- Lisa Dixon-Wells, M.Ed., Founder and Executive Director
Bringing K-2 Students an “Aha” Moment About Kindness
Updated: Sep 14, 2022
How do you explain to children of 5, 6 or 7 years old, that their unkind or bullying words can have long-term impact when “long-term” doesn’t really make sense to them yet? The Dare to Care Broken Heart Activity is simple, but we’ve found it to be a powerful exercise that really connects with this age group.
We start with a big, cut-out heart and invite students to give examples of unkind things they’ve heard said to others or have had said to them (no swearing allowed). Each time a student shares an unkind comment, we rip a piece of the heart and let it drop to the floor.
When the heart is all gone, we tell the students that they have the ability to help someone by replacing the unkind words with words of encouragement and kindness. As each child shares a kind statement, we pick up a piece of the broken heart and tape it back in place, and we do this until all the pieces are back together.
But does the heart look the same as it did in the beginning? Even though the pieces are all together again, the children can still see the “scars,” and we explain that's exactly what happens in life. For every unkind word, it takes about three kind words to help someone feel better – but the scars are still there.
The learning from this activity is that it is very easy to break someone's heart with the words we say and the things we do.

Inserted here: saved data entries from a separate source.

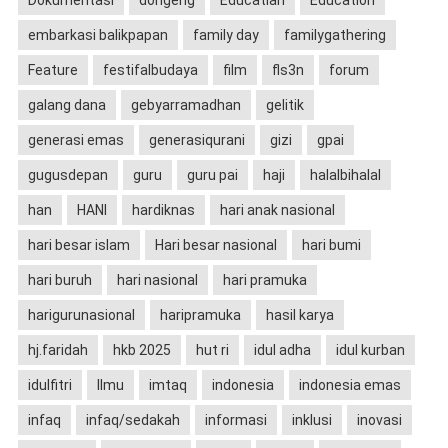
Dokumentasi
dongeng
Educatian
Education
embarkasi balikpapan
family day
familygathering
Feature
festifalbudaya
film
fls3n
forum
galang dana
gebyarramadhan
gelitik
generasi emas
generasiqurani
gizi
gpai
gugusdepan
guru
guru pai
haji
halalbihalal
han
HANI
hardiknas
hari anak nasional
hari besar islam
Hari besar nasional
hari bumi
hari buruh
hari nasional
hari pramuka
harigurunasional
haripramuka
hasil karya
hj.faridah
hkb 2025
hut ri
idul adha
idul kurban
idulfitri
Ilmu
imtaq
indonesia
indonesia emas
infaq
infaq/sedakah
informasi
inklusi
inovasi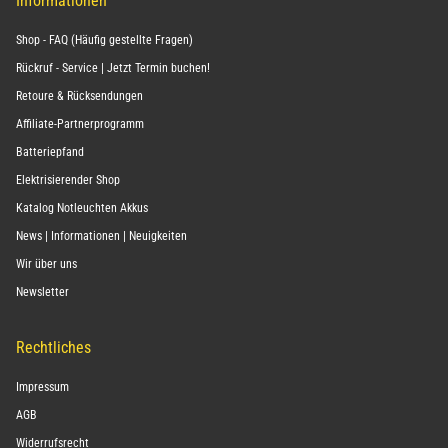
Informationen
Shop - FAQ (Häufig gestellte Fragen)
Rückruf - Service | Jetzt Termin buchen!
Retoure & Rücksendungen
Affiliate-Partnerprogramm
Batteriepfand
Elektrisierender Shop
Katalog Notleuchten Akkus
News | Informationen | Neuigkeiten
Wir über uns
Newsletter
Rechtliches
Impressum
AGB
Widerrufsrecht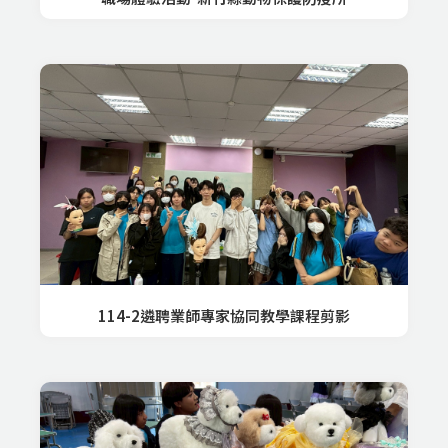
114-2遴聘業師專家協同教學課程剪影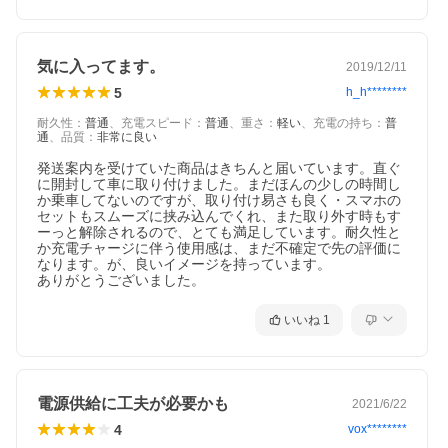
気に入ってます。
2019/12/11
5
h_h********
耐久性
：
普通
、
充電スピード
：
普通
、
重さ
：
軽い
、
充電の持ち
：
普
通
、
品質
：
非常に良い
発送案内を受けていた商品はきちんと届いています。直ぐ
に開封して車に取り付けました。まだほんの少しの時間し
か乗車してないのですが、取り付け易さも良く・スマホの
セットもスムーズに挟み込んでくれ、また取り外す時もす
ーっと解除されるので、とても満足しています。耐久性と
か充電チャージに伴う使用感は、まだ不確定で先の評価に
なります。が、良いイメージを持っています。

ありがとうございました。
いいね
1
電源供給に工夫が必要かも
2021/6/22
4
vox********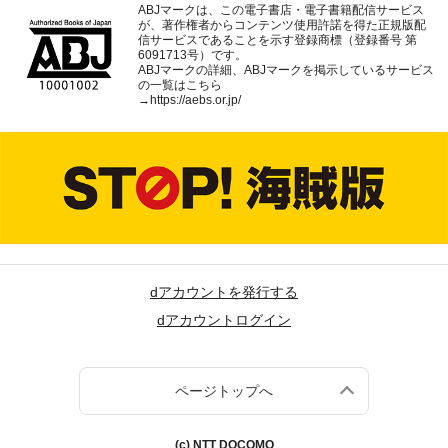
ABJマークは、この電子書店・電子書籍配信サービス
が、著作権者からコンテンツ使用許諾を得た正規版配
信サービスであることを示す登録商標（登録番号 第
6091713号）です。
ABJマークの詳細、ABJマークを掲示しているサービス
の一覧はこちら
→
https://aebs.or.jp/
dアカウントを発行する
dアカウントログイン
ページトップへ
(c) NTT DOCOMO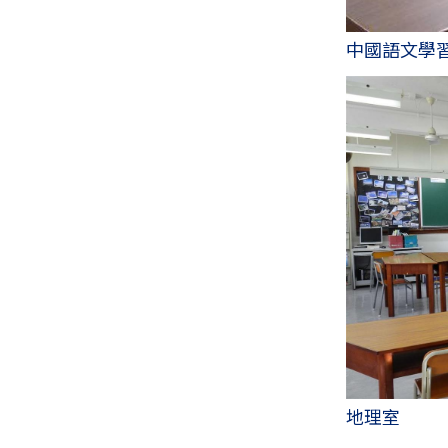
中國語文學
地理室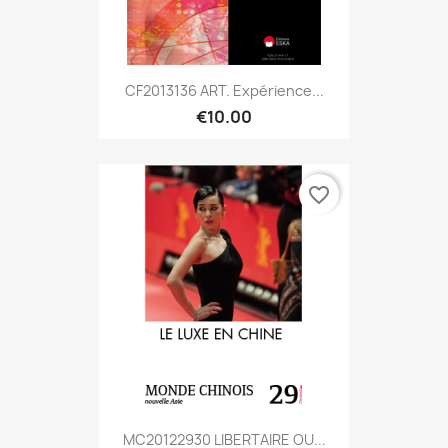
CF2013136 ART. Expérience...
€10.00
favorite_border
MC20122930 LIBERTAIRE OU...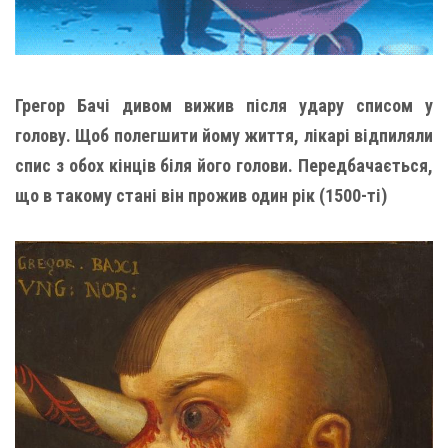
Грегор Бачі дивом вижив після удару списом у
голову. Щоб полегшити йому життя, лікарі відпиляли
спис з обох кінців біля його голови. Передбачається,
що в такому стані він прожив один рік (1500-ті)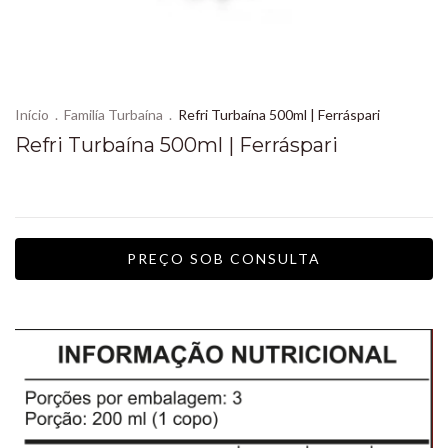
Início
.
Familía Turbaína
.
Refri Turbaína 500ml | Ferráspari
Refri Turbaína 500ml | Ferráspari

It's very hard to make that person feel better again, so why be mean in the first place?
I believe that children are inherently good, and their responses to this exercise reinforce this belief every time. Children truly take this to heart, with many now starting to understand empathy, perhaps for the first time, and determined to do better.
We’ve incorporated many teaching tools into Dare to Care because we’ve found activities, classroom posters, mnemonic devices, and discussion questions not only make new concepts easier to grasp, they can be used to remind children to continue their kinder, more respectful behavior over time.